ヴァルターの治療を終えてからさらに数日後。

彼への付きっ切りの看病も一段落して、私は再び、新開拓村へとやってきていた。

今横にいるのは、すっかりこの新開拓村に馴染んでいるマブラス司祭。

教会建築以降にこの街にやってきたくせに、甘いマスクと表面上は人当たりのいい性格で、すっかりこの村に馴染んでしまっていた。

 

「ところでここにいるということは、すでにあの男の治療は終わったという事か。

 ……無論、冥府神の司祭でもある貴様には余計な説法だと思うが、獣人化の呪いは、本来ならば完治までかなりの時間がかかる呪いだ。

 しかも、下手な癒者では再発することも多々ある。

 本当に治ったか、きちんと確認したか?」

 

マブラス司祭は、こちらに向かってそう忠告してくる。

口調こそきつめだが、言ってることは当然、彼の発言は至極真っ当である。

 

「……でも、それを死霊術師でもある私に言うのは、ちょっと余計なお世話過ぎない?」

 

「竜も火で火傷するという格言がある以上、確認しておいて損はないだろ。

 この手の問題は、そういう術者の油断から大問題に発展するのだからな」

 

「安心してよ、流石に仲間の治療で手を抜くことはないよ。

 それこそ魂の診察はもちろん、体表に問題はないかも確認して、獣人化時の彼のしっぽの生え際まで、ちゃんとチェック済みだよ」

 

「……それは、もちろん霊視で、だよな?」

 

「え?何言ってるの!

 仲間の治療に手を抜くわけがないから、当然触診だよ?」

 

「……それは別の意味で問題……。

 でもまぁ、治療のためには致し方ないのだが……」

 

いやまぁ、マブラス司祭の懸念もわかるけどね?言うてこちらも治療だし、どちらもきちんとした友情で繋がれた仲間だ。

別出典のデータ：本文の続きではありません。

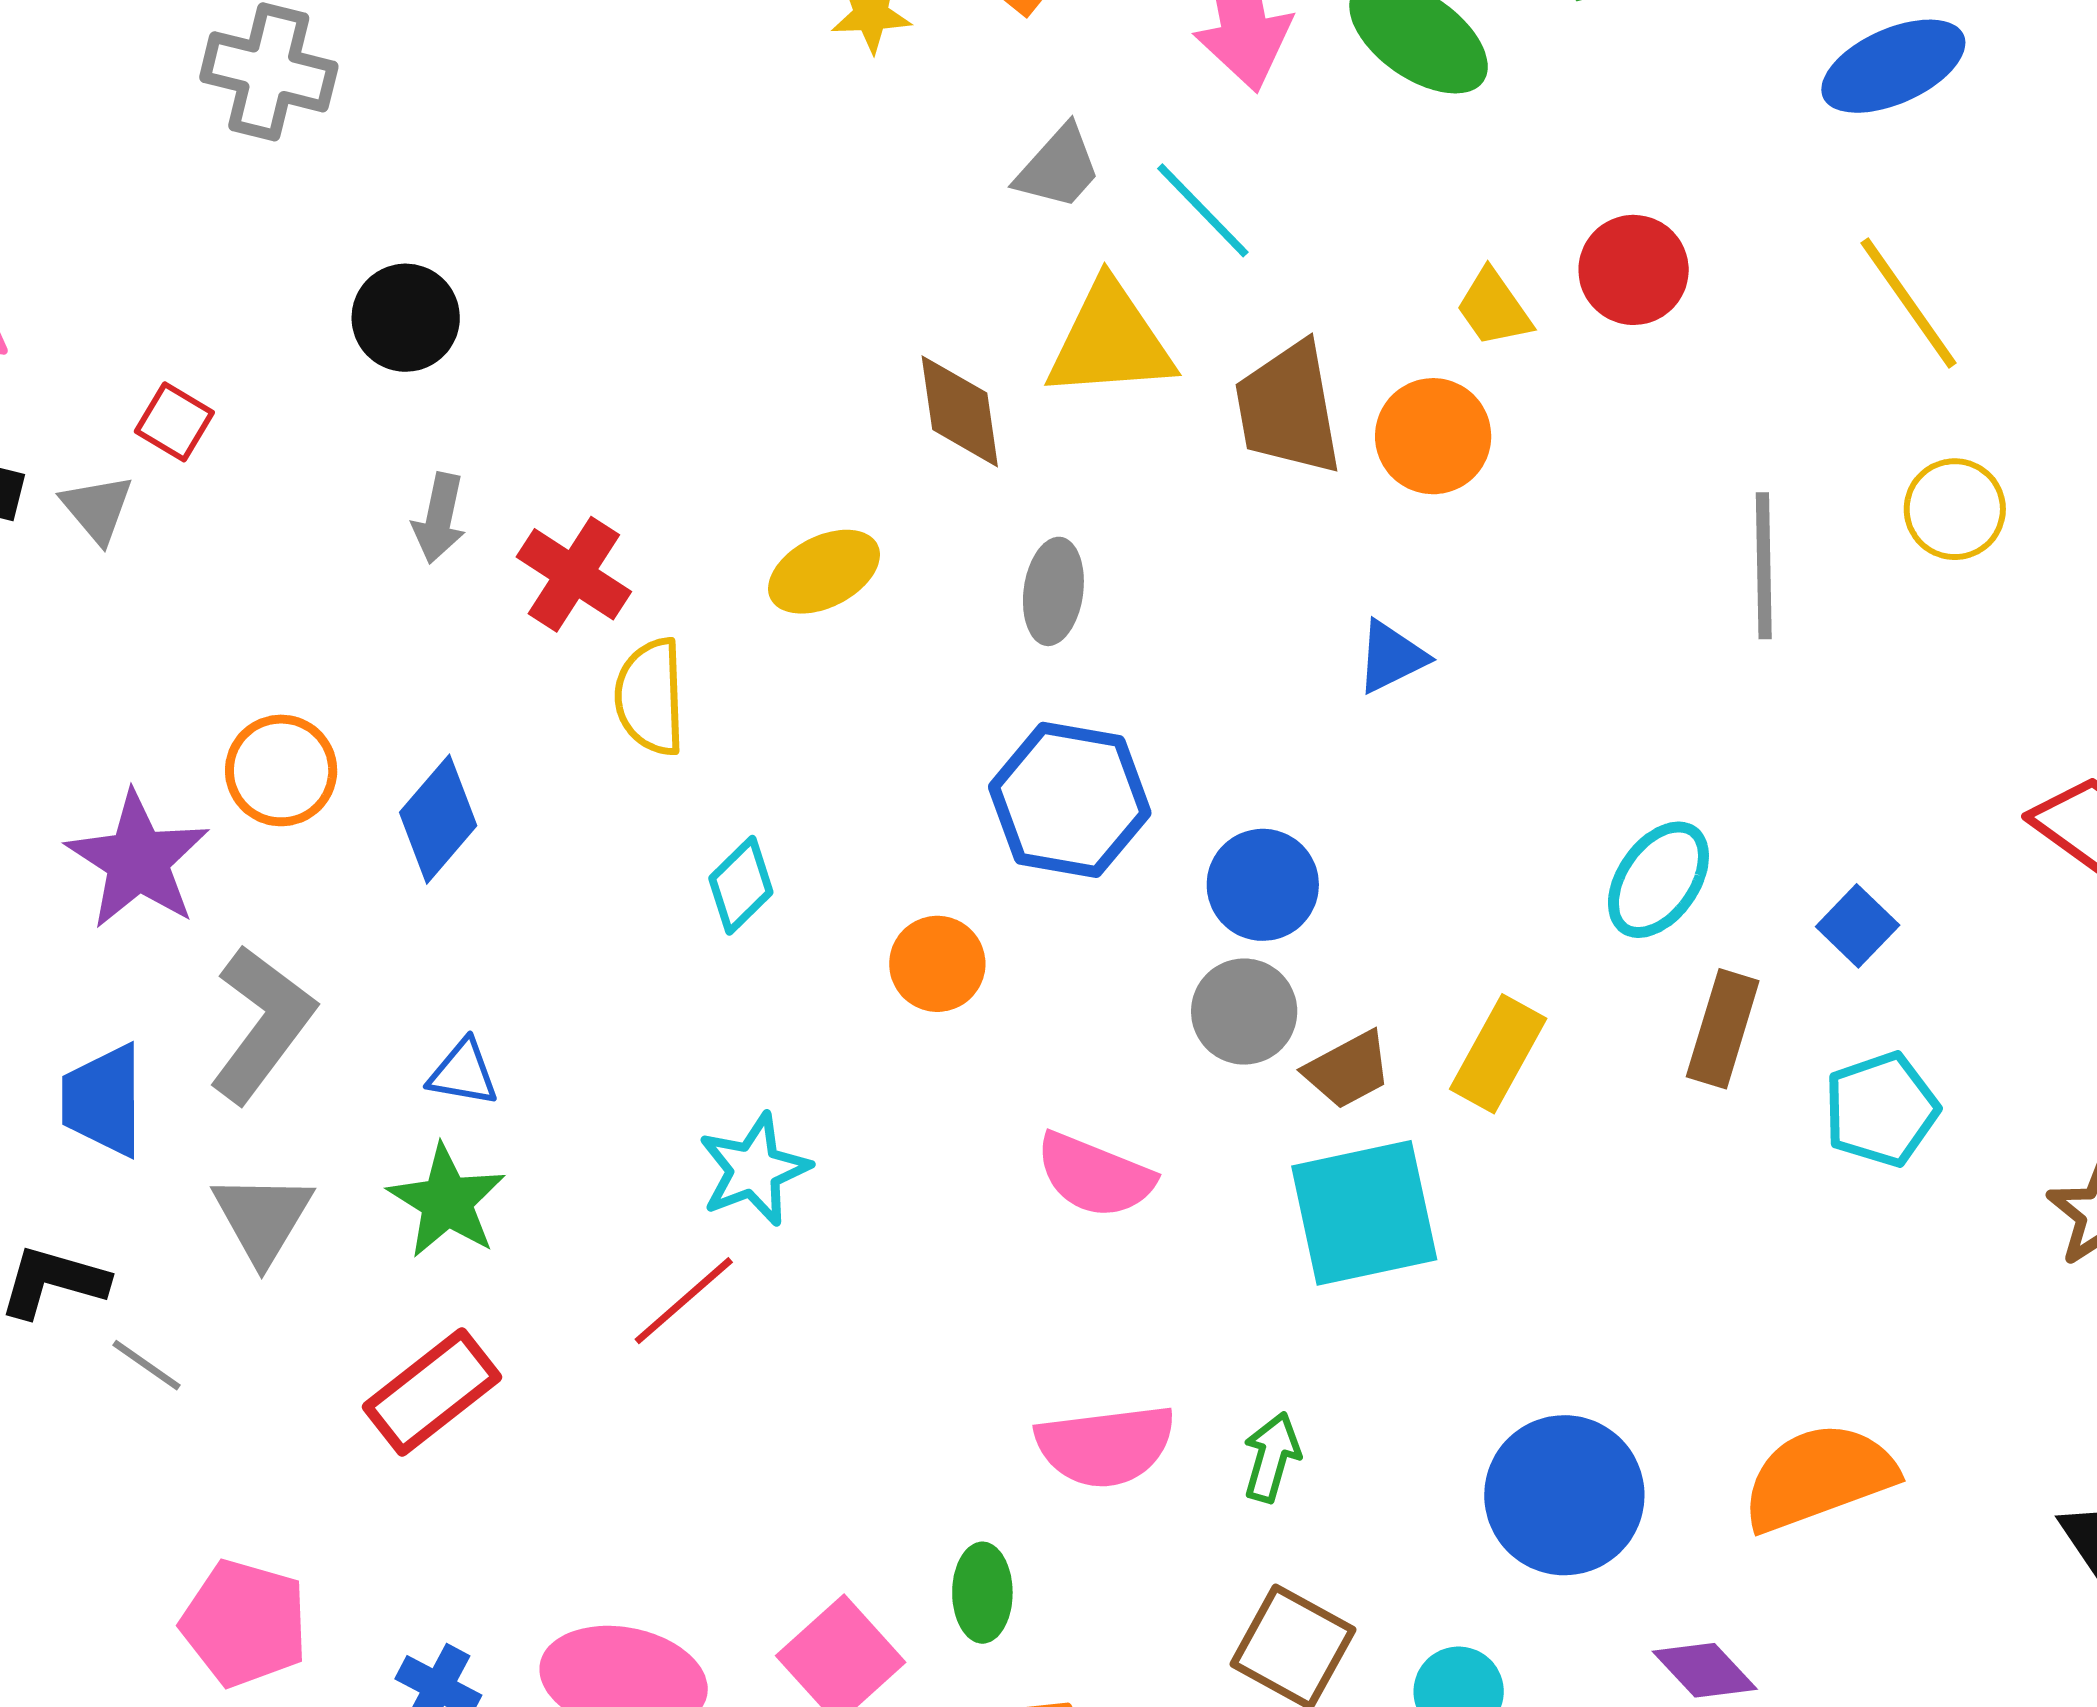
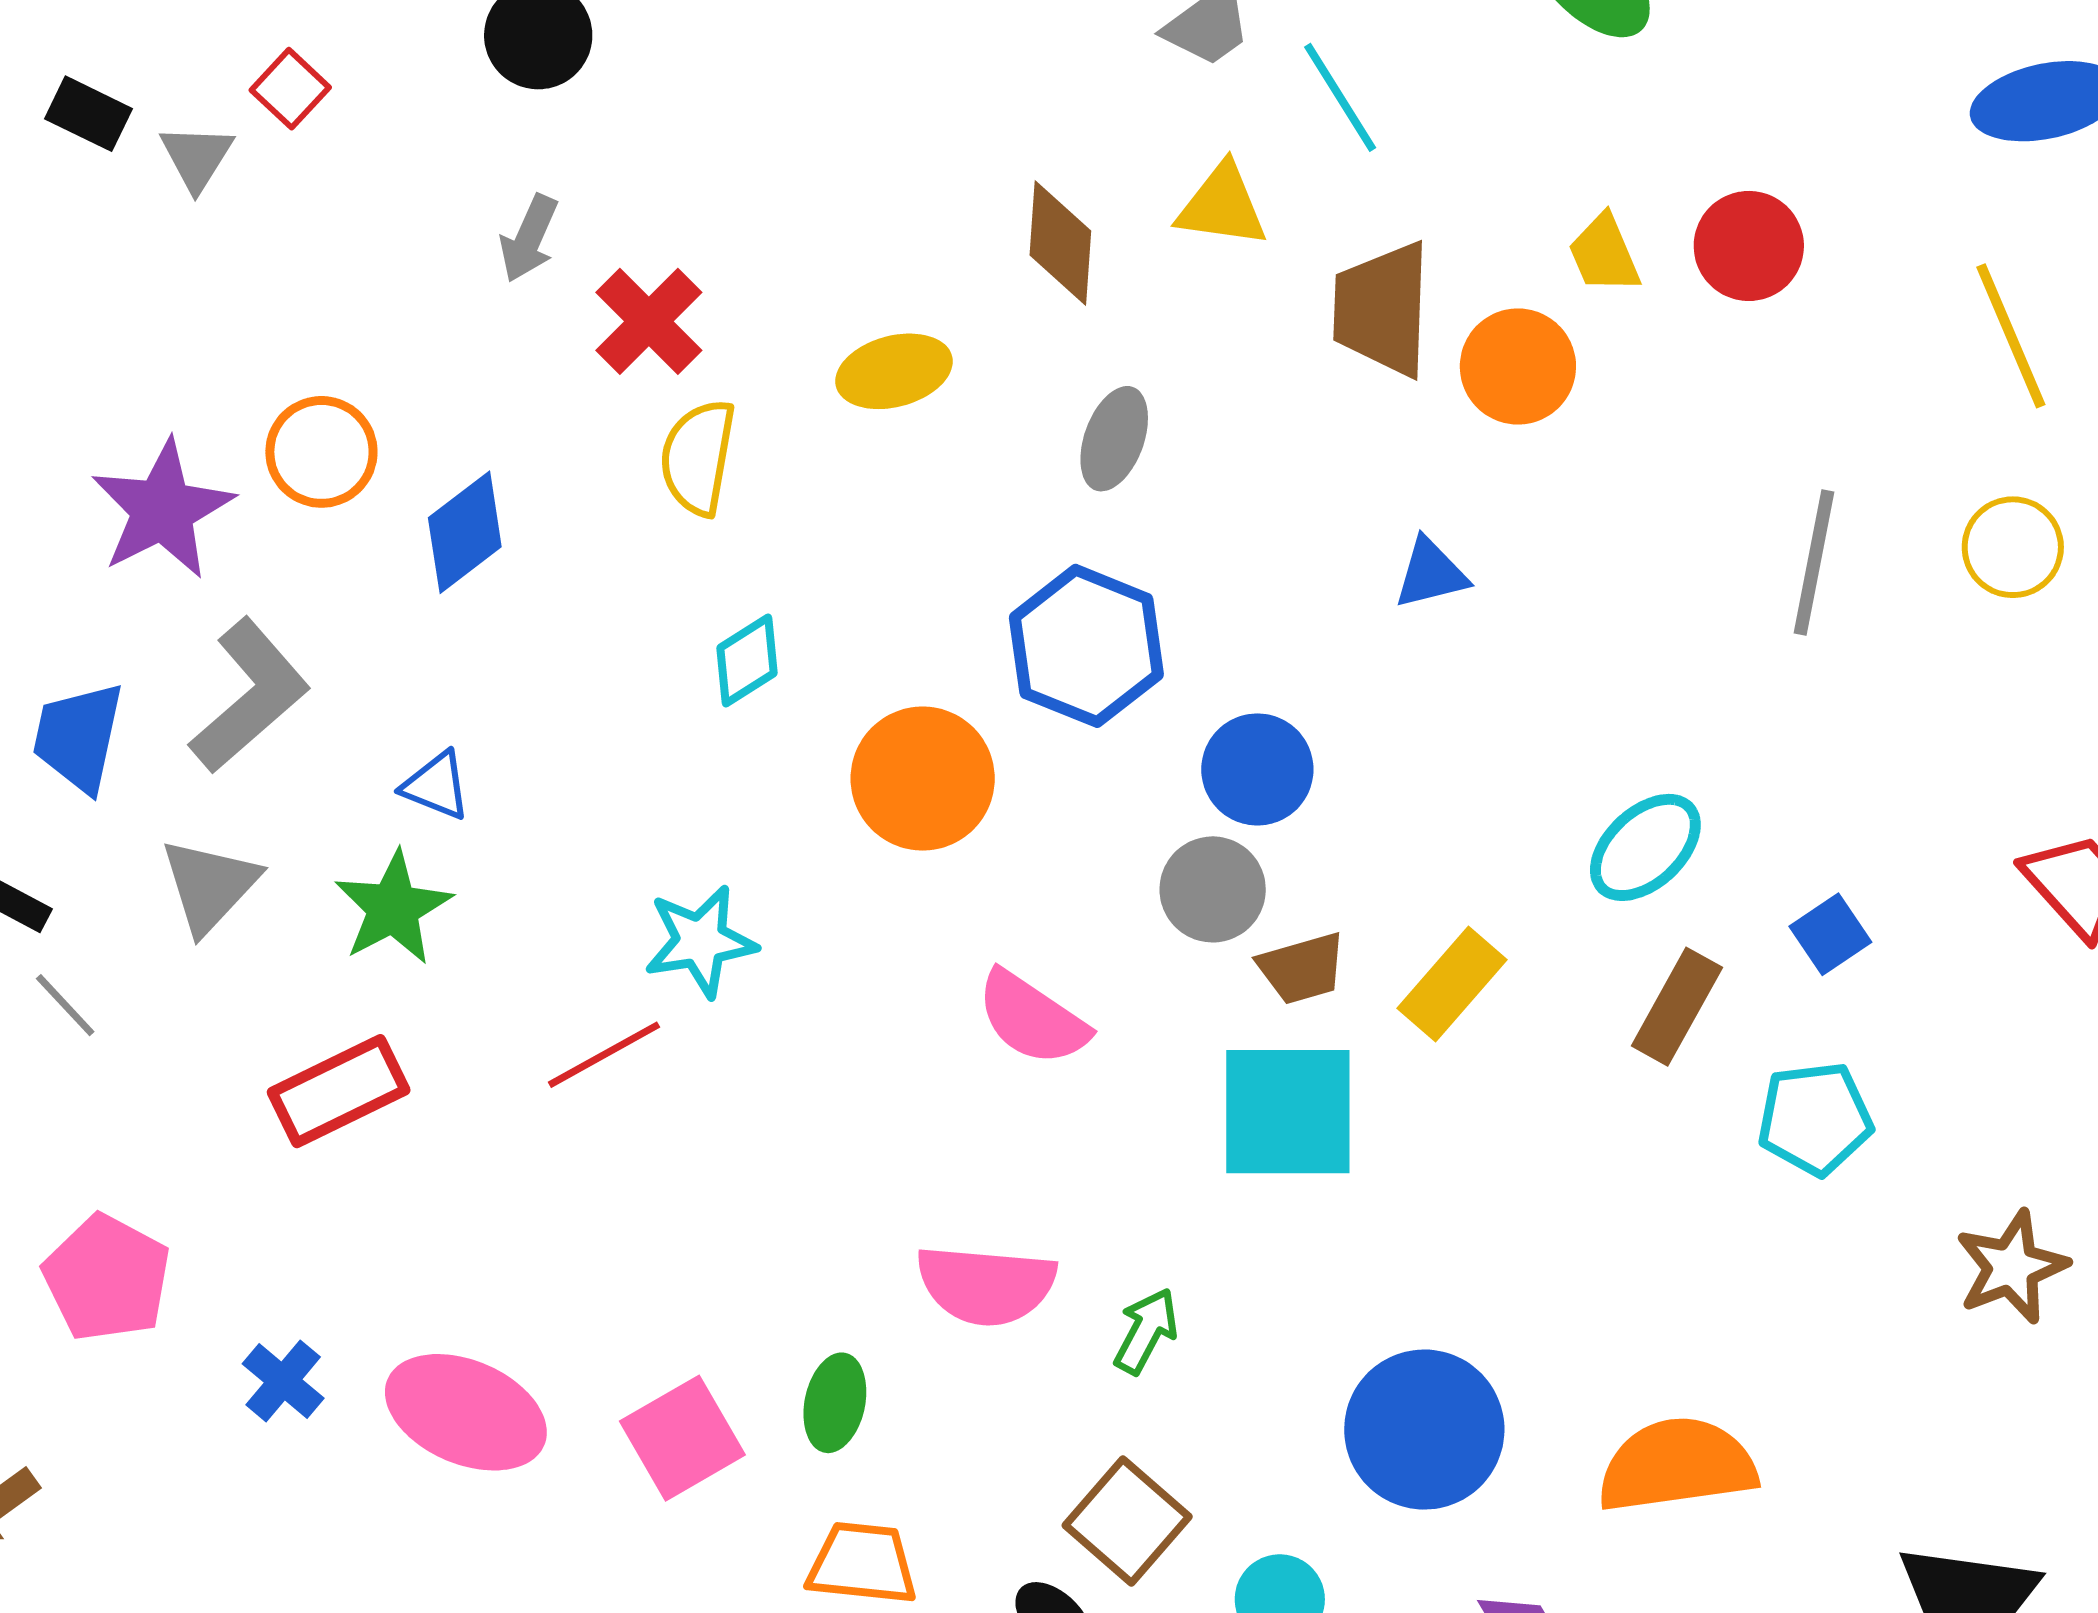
yellow triangle: (1110, 341) -> (1222, 206), size x0.7
orange circle: (937, 964) -> (923, 779), size x1.5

だからこそヴァルターも、はじめは泣きそうな顔をしていたが、真面目に何故その診察が必要かを説明したら、きちんとわかってくれたのだ。

 

「まぁ、治療のついでに、呪術でも奇跡でも癒しと浄化をしておいたし。

 最終的にはヴァルターも治療を受け入れてくれたから、問題なし!」

 

「……哀れな」

 

マブラス司祭は目頭を押さえながら、そうつぶやいた。

や、やめろよそんな反応、邪獣人化の治療は徹底的にやっても、やり過ぎってことはないし。

 

「でもまぁ、だからこそ、こんな重傷を負うたびに、ヴァルターはじめ仲間や被害者にあそこまでの治療をしていくわけにも行かないからね!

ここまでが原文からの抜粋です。